◆ Problem to work on: Lines with the word "производится" are the ones wanted. Copy each of them from the entries below.
┌─ Data for this task
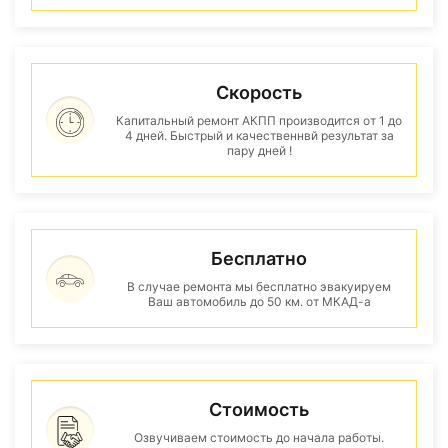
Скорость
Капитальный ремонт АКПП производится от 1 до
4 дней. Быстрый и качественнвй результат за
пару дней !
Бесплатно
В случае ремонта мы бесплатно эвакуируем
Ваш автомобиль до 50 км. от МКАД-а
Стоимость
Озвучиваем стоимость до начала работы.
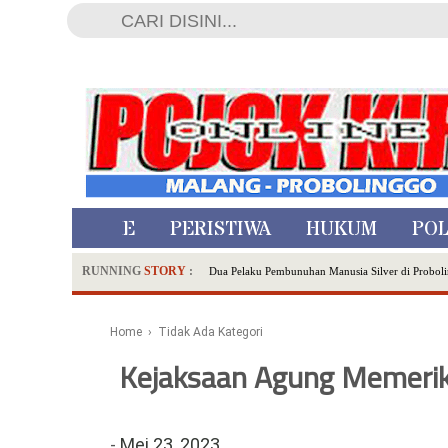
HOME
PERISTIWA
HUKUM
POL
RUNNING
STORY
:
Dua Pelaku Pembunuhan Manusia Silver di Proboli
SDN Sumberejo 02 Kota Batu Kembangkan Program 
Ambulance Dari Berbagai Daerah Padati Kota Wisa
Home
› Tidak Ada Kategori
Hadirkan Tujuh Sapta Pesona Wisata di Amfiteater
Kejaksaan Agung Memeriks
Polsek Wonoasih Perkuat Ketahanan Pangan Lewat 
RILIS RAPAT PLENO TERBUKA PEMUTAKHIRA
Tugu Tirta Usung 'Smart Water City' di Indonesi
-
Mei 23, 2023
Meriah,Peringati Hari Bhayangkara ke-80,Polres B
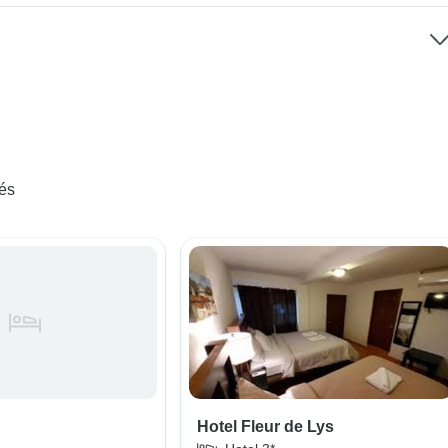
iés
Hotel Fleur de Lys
└─
┌─ Data for this task
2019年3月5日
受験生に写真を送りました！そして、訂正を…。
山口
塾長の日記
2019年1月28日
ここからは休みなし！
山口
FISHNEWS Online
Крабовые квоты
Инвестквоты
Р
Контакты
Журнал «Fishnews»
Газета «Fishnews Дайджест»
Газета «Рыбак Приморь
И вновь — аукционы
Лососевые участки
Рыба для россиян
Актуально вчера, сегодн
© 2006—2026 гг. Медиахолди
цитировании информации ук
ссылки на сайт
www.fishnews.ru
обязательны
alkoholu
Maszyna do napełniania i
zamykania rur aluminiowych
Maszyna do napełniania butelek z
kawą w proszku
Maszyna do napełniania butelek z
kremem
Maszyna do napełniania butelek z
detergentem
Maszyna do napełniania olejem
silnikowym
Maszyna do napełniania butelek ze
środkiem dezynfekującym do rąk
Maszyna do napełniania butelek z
└─
┌─ Data for this task
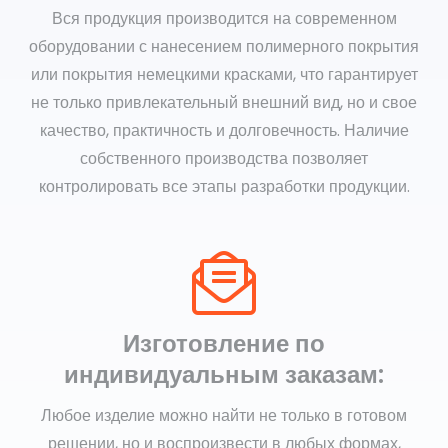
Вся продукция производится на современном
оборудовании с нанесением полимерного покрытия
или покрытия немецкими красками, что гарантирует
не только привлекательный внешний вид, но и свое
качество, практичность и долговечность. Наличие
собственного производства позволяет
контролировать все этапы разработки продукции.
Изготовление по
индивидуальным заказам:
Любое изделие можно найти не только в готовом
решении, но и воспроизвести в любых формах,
└─
◆ Answer space:
Капитальный ремонт АКПП производится от 1 до
Вся продукция производится на современном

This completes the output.